Sometime in 1965, on a hot summer day at her Ghost Ranch house in New Mexico, Georgia O’Keeffe would find the motivation to complete her most grandiose painting yet, Sky Above the Clouds IV. Little did we at Optima® know, however, that the luminary architect and industrial designer, Eero Saarinen, alongside legendary agricultural corporation, John Deere, would play a pivotal role in the creation of this monumental painting.
Tracing back to June 4th, 1964 is when the story behind Clouds IV gets interesting. O’Keeffe attended the opening of the new headquarters of Deere in Moline, Illinois. Designed by the office of Eero Saarinen, the structure’s pre-rusted Cor-Ten steel exterior tested the limits of 1960s corporate architecture, veering towards an industrial aesthetic quite unique from Saarinen’s usual swooping curves, as seen with the Gateway Arch in St. Louis.

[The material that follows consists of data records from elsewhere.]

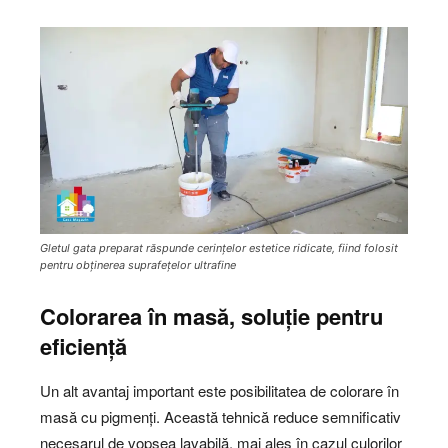
Gletul gata preparat răspunde cerințelor estetice ridicate, fiind folosit
pentru obținerea suprafețelor ultrafine
Colorarea în masă, soluție pentru
eficiență
Un alt avantaj important este posibilitatea de colorare în
masă cu pigmenți. Această tehnică reduce semnificativ
necesarul de vopsea lavabilă, mai ales în cazul culorilor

Picture the opening ceremony — a lavish and extravagant affair, showcasing top-of-the-line farm machinery, along with an evening river cruise — with politicians, corporate czars and design stars in attendance. So why was Georgia O’Keeffe, “The Mother of American Modernism” there to begin with? Well, archival photos show that she was mingling with this elite crowd against a backdrop of John Deere tractors. In just about every photo she is seen with her close friend and fellow New Mexican, designer Girard Alexander. Girard had invited O’Keeffe for two reasons. He wanted to showcase his 180-foot-long collage installation documenting the culture and development of John Deere. More importantly, however, was his belief that an O’Keeffe painting would further transform the interior of their cutting edge new headquarters.
Upon her return to New Mexico. O’Keeffe executed a detailed sketch depicting the uniform cumulus clouds that she thought of whenever flying from one destination to another — hence, Sky Above the Clouds I-IV. Where would an O’Keeffe painting go in a building whose every element had been designed and polished to near perfection?
From its pre-rusted steel exterior, down to the last coat rack and door handle. Girard knew of such a place: the executive dining room. This room was equipped with tantalizing Siamese silk ceiling panels that hung perpendicular to its sublime Portuguese white marble walls. The architectural effect was, by all intents and purposes, cloud-like. Sky Above the Clouds IV would have only elevated this effect, Girard thought, but the Deere team didn’t see it that way, unfortunately, and the commission was axed.
She was in the midst of a busy year. Full of other work, international travel, and even a harrowing knee injury that she was recovering from. Fortunately for us, O’Keeffe persisted in her desire to see Clouds IV to the end. She completed the work, at the age of 77, in the summer of 1965.
In 1970, Sky above Clouds IV was scheduled to be included in a retrospective of O’Keeffe’s work at the Whitney Museum of American Art, New York, the Art Institute of Chicago and the San Francisco Museum of Art. After being shown in New York and Chicago, the painting remained on loan to the Art Institute because it was too large to pass through the doors at the museum in San Francisco. Ten years later, due to the diligence of O’Keeffe and local patrons, the painting joined the museum’s permanent collection. Today, this 8-foot by 24-foot masterpiece hangs above one of the Art Institute’s grand staircases for all to see.